*** Data extracts Section Begins ***
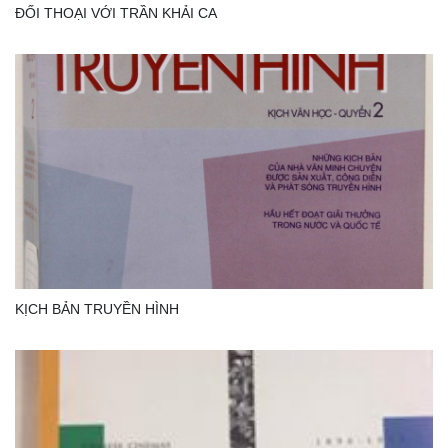
ĐỐI THOẠI VỚI TRẦN KHẢI CA
KỊCH BẢN TRUYỀN HÌNH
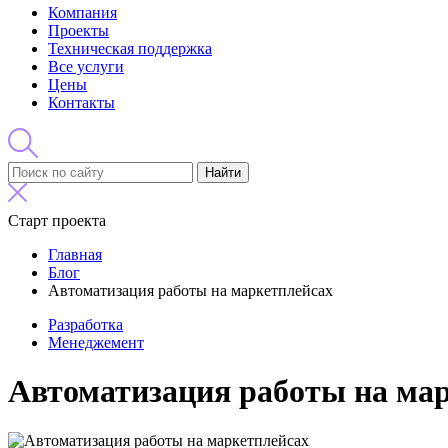
Компания
Проекты
Техническая поддержка
Все услуги
Цены
Контакты
Найти
Старт проекта
Главная
Блог
Автоматизация работы на маркетплейсах
Разработка
Менеджемент
Автоматизация работы на ма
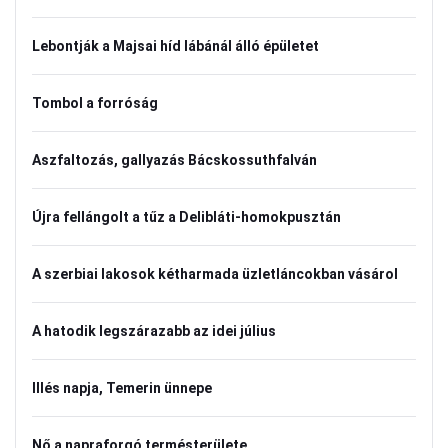
Lebontják a Majsai híd lábánál álló épületet
Tombol a forróság
Aszfaltozás, gallyazás Bácskossuthfalván
Újra fellángolt a tűz a Delibláti-homokpusztán
A szerbiai lakosok kétharmada üzletláncokban vásárol
A hatodik legszárazabb az idei július
Illés napja, Temerin ünnepe
Nő a napraforgó termésterülete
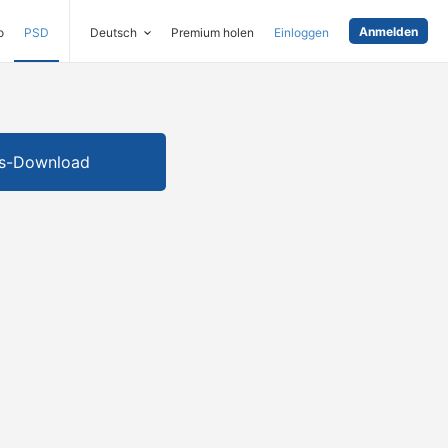
Anmelden
o
PSD
Deutsch
Premium holen
Einloggen
is-Download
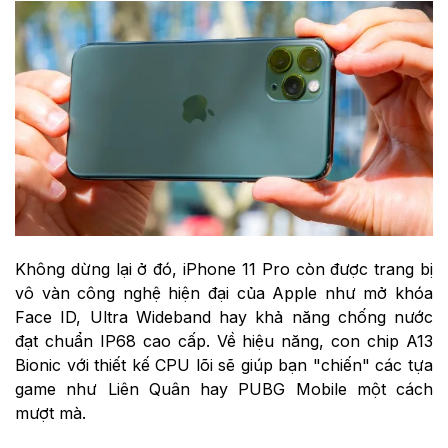
Không dừng lại ở đó, iPhone 11 Pro còn được trang bị
vô vàn công nghệ hiện đại của Apple như mở khóa
Face ID, Ultra Wideband hay khả năng chống nước
đạt chuẩn IP68 cao cấp. Về hiệu năng, con chip A13
Bionic với thiết kế CPU lõi sẽ giúp bạn "chiến" các tựa
game như Liên Quân hay PUBG Mobile một cách
mượt mà.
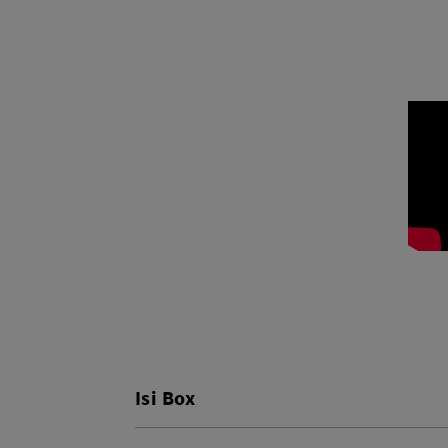
Isi Box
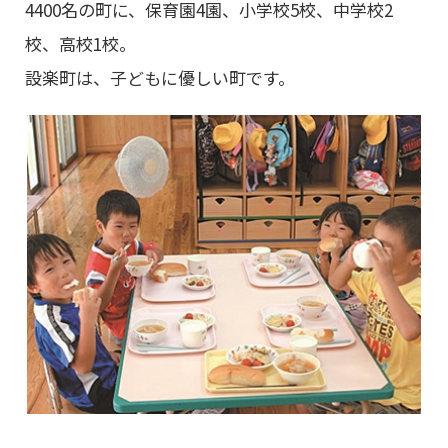
4400名の町に、保育園4園、小学校5校、中学校2
校、高校1校。
設楽町は、子どもに優しい町です。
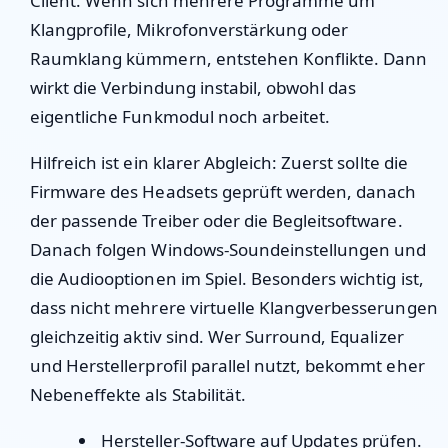
Client. Wenn sich mehrere Programme um
Klangprofile, Mikrofonverstärkung oder
Raumklang kümmern, entstehen Konflikte. Dann
wirkt die Verbindung instabil, obwohl das
eigentliche Funkmodul noch arbeitet.
Hilfreich ist ein klarer Abgleich: Zuerst sollte die
Firmware des Headsets geprüft werden, danach
der passende Treiber oder die Begleitsoftware.
Danach folgen Windows-Soundeinstellungen und
die Audiooptionen im Spiel. Besonders wichtig ist,
dass nicht mehrere virtuelle Klangverbesserungen
gleichzeitig aktiv sind. Wer Surround, Equalizer
und Herstellerprofil parallel nutzt, bekommt eher
Nebeneffekte als Stabilität.
Hersteller-Software auf Updates prüfen.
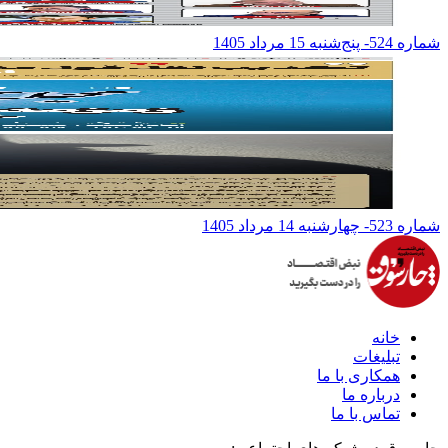
شماره 524- پنج‌شنبه 15 مرداد 1405
شماره 523- چهارشنبه 14 مرداد 1405
خانه
تبلیغات
همکاری با ما
درباره ما
تماس با ما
*** Data extracts Section Ends ***
_Task to carry out_
Skip the pictures, then write out every entry exactly.

_Exercise solution_
ĐỐI THOẠI VỚI TRẦN KHẢI CA
KỊCH BẢN TRUYỀN HÌNH
Компания
Проекты
Техническая поддержка
Все услуги
Цены
Контакты
Найти
Старт проекта
Главная
Блог
Автоматизация работы на маркетплейсах
Разработка
Менеджемент
Автоматизация работы на ма
Lebontják a Majsai híd lábánál álló épületet
Tombol a forróság
Aszfaltozás, gallyazás Bácskossuthfalván
Újra fellángolt a tűz a Delibláti-homokpusztán
A szerbiai lakosok kétharmada üzletláncokban vásárol
A hatodik legszárazabb az idei július
Illés napja, Temerin ünnepe
Nő a napraforgó termésterülete
Anmelden
o
PSD
Deutsch
Premium holen
Einloggen
is-Download
Không dừng lại ở đó, iPhone 11 Pro còn được trang bị
vô vàn công nghệ hiện đại của Apple như mở khóa
Face ID, Ultra Wideband hay khả năng chống nước
đạt chuẩn IP68 cao cấp. Về hiệu năng, con chip A13
Bionic với thiết kế CPU lõi sẽ giúp bạn "chiến" các tựa
game như Liên Quân hay PUBG Mobile một cách
mượt mà.
Isi Box
4400名の町に、保育園4園、小学校5校、中学校2
校、高校1校。
設楽町は、子どもに優しい町です。
Client. Wenn sich mehrere Programme um
Klangprofile, Mikrofonverstärkung oder
Raumklang kümmern, entstehen Konflikte. Dann
wirkt die Verbindung instabil, obwohl das
eigentliche Funkmodul noch arbeitet.
Hilfreich ist ein klarer Abgleich: Zuerst sollte die
Firmware des Headsets geprüft werden, danach
der passende Treiber oder die Begleitsoftware.
Danach folgen Windows-Soundeinstellungen und
die Audiooptionen im Spiel. Besonders wichtig ist,
dass nicht mehrere virtuelle Klangverbesserungen
gleichzeitig aktiv sind. Wer Surround, Equalizer
und Herstellerprofil parallel nutzt, bekommt eher
Nebeneffekte als Stabilität.
Hersteller-Software auf Updates prüfen.
شماره 524- پنج‌شنبه 15 مرداد 1405
شماره 523- چهارشنبه 14 مرداد 1405
خانه
تبلیغات
همکاری با ما
درباره ما
تماس با ما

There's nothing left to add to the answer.